1.2 Modification of the Crystal Habit

a) Crystal engineering: Through the utilization of Crystal engineering, scientists are researching techniques to wisely design and synthesize crystalline solids which contain a specific combination of ions and molecules. This method capitalizes on non-covalent interactions among ionic or molecular components allowing for solid structures with remarkable optical, magnetic and electrical properties44,45.

b) Hydrates/solvates: Solvates are advanced molecules that form a crystal lattice with solvent molecules at their core.

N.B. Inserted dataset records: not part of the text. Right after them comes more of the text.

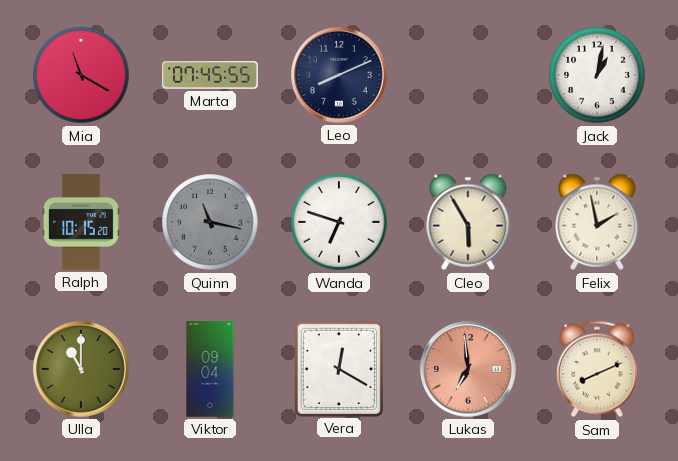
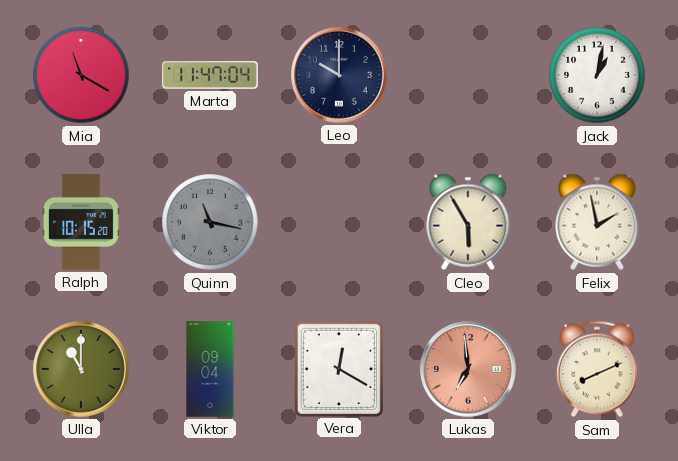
Marta: 07:45 -> 11:47
Leo: 8:11 -> 10:00
Wanda: 6:48 -> none
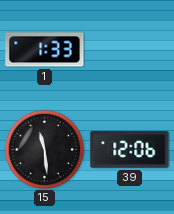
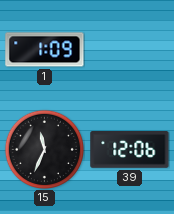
1: 1:33 -> 1:09
15: 11:29 -> 11:34
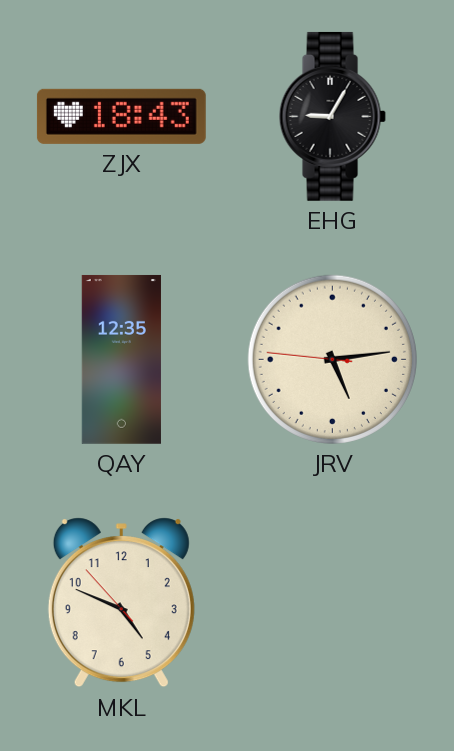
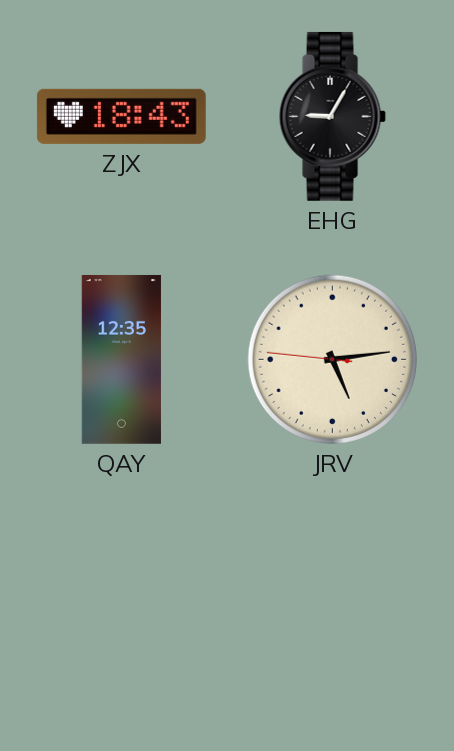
MKL: 4:48 -> none
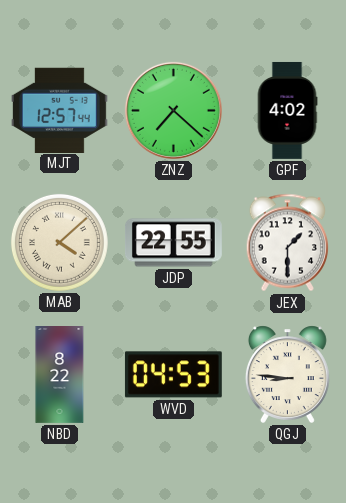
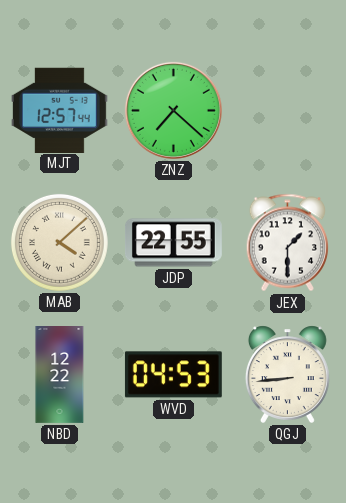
GPF: 4:02 -> none
NBD: 8:22 -> 12:22
QGJ: 8:46 -> 8:44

These hydrated variants, in which the solvent is H2O, have become known as hydrates and have been found to possess incredible properties46–48.

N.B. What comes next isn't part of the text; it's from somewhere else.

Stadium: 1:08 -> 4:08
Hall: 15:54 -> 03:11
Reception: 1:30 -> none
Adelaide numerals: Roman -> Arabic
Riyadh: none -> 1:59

c) Polymorph: Polymorphs are a phenomenon where different crystal structures of the same chemical composition exist, resulting in disparate physical and chemical properties due to their distinct network architecture and molecular conformation. Many drugs often crystallize into polymorphism for enhanced solubility, demonstrating just how commonplace this occurrence is.

1.3 Drug Dispersion in Carriers

a) Eutectic Mixtures

Blending two or more substances typically does not form a homogenous entity; however, at certain proportions, the components can inhibit each other's crystallization process. This creates an amalgamation with a melting point lower than either of the starting ingredients alone49–51.

b) Solid Dispersion

Combining a hydrophilic matrix and a hydrophobic drug forms amorphous clusters or crystalline particles52,53.

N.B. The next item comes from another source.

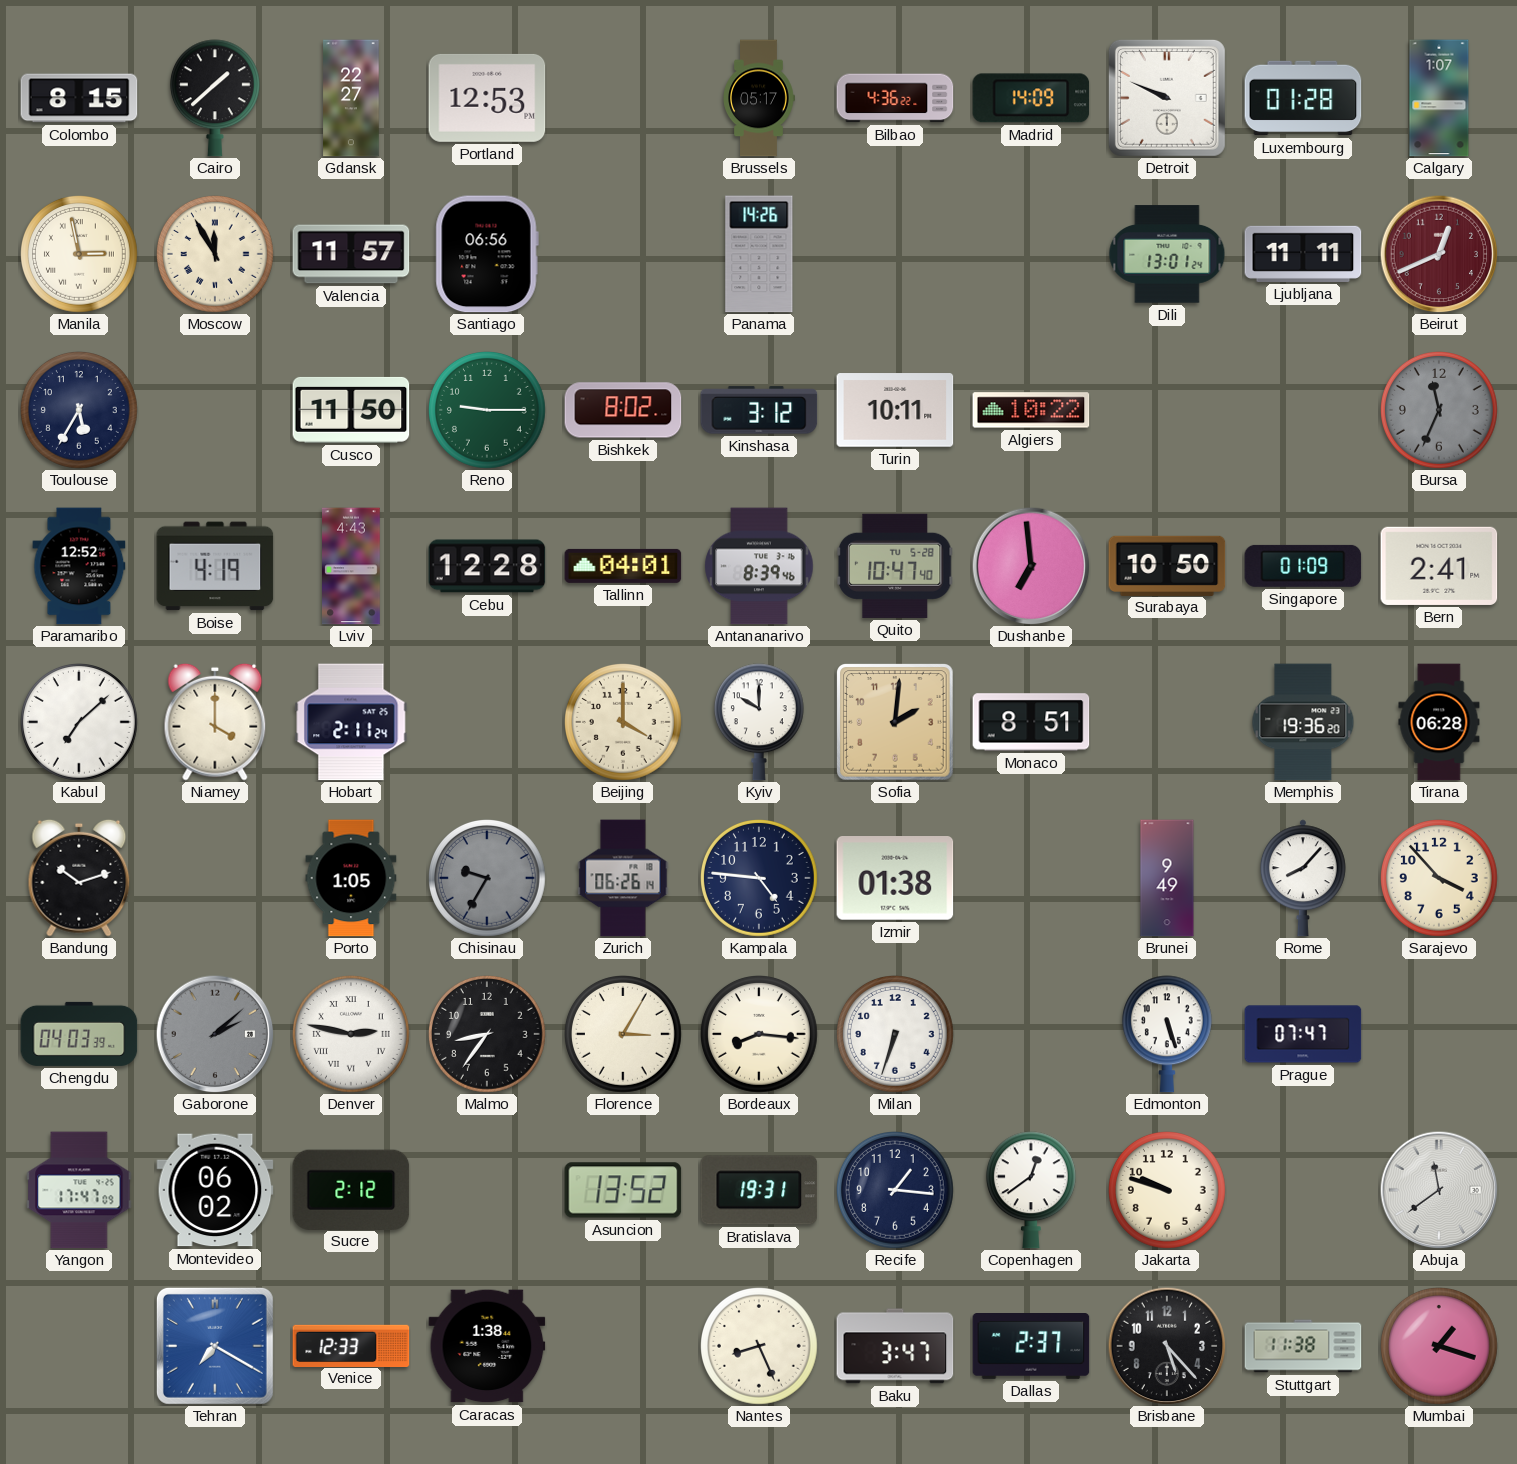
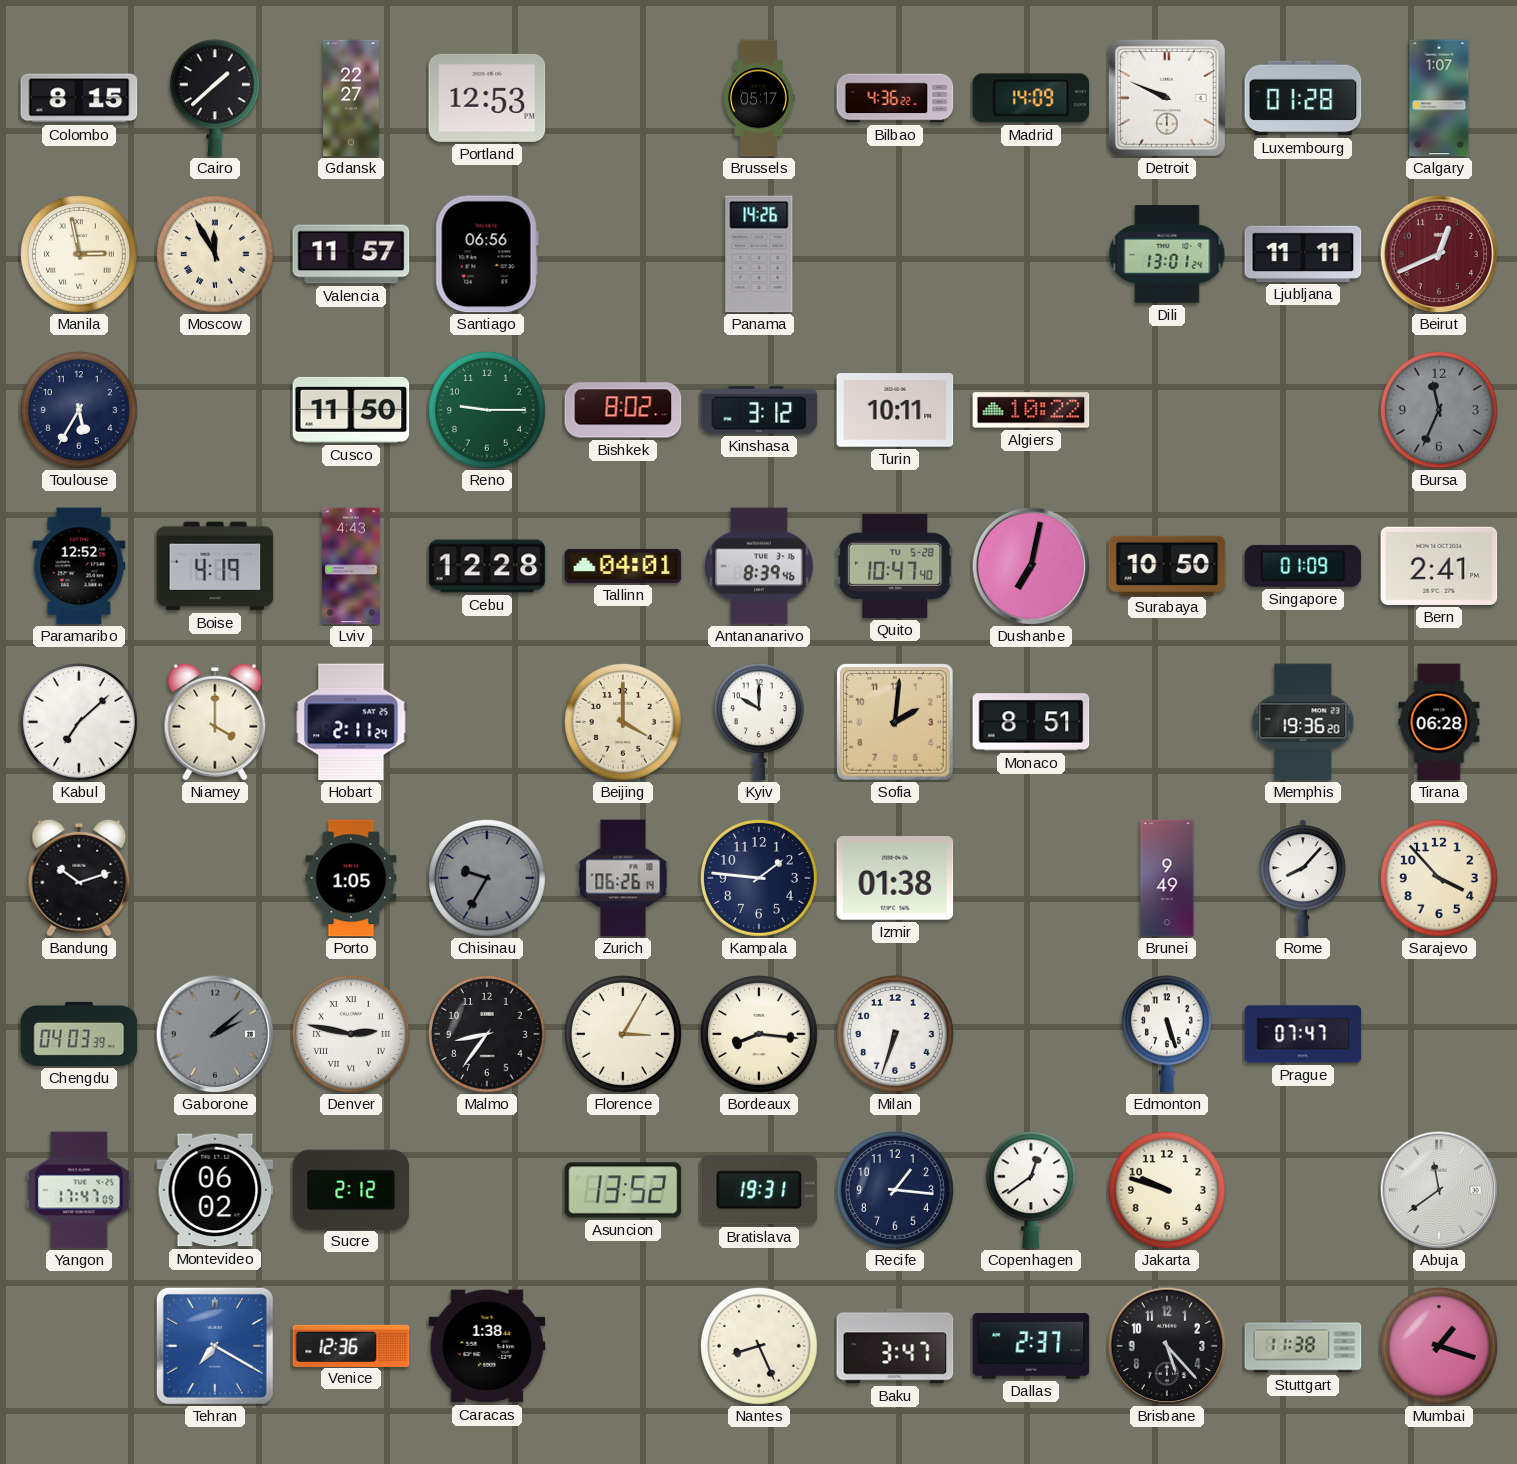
Dushanbe: 6:59 -> 7:02
Kampala: 4:46 -> 1:46
Venice: 12:33 -> 12:36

c) Solvent evaporation method: To form a solid, the total dissolution of both drug and carrier in an organic solvent is evaporated. Subsequently, this dense mass must be ground down to size before it can be sieved and dried - such as when preparing furosemide with eudragits16,54–56.

d) Hot-melt extrusion method:

Through the hot-stage extrusion technique using a co-rotating twin-screw extruder, carriers and active pharmaceutical ingredients are combined with a drug concentration of 40% (w/w). This method is highly effective for creating diverse dosage forms such as sustained-release pellets57–60.

e) Kneading technique: By using this method, the drug carriers with H2O are turned into a paste. Then, blend in the drug compound and press it for a fixed time frame. After pressing is complete, pass through a sieve until fully dried61–63.

f) Co-precipitation method: A specific amount of the drug must be mixed into the carrier solution under continuous magnetic stirring, and this mixture needs to remain away from sunlight for successful co-precipitation64–66.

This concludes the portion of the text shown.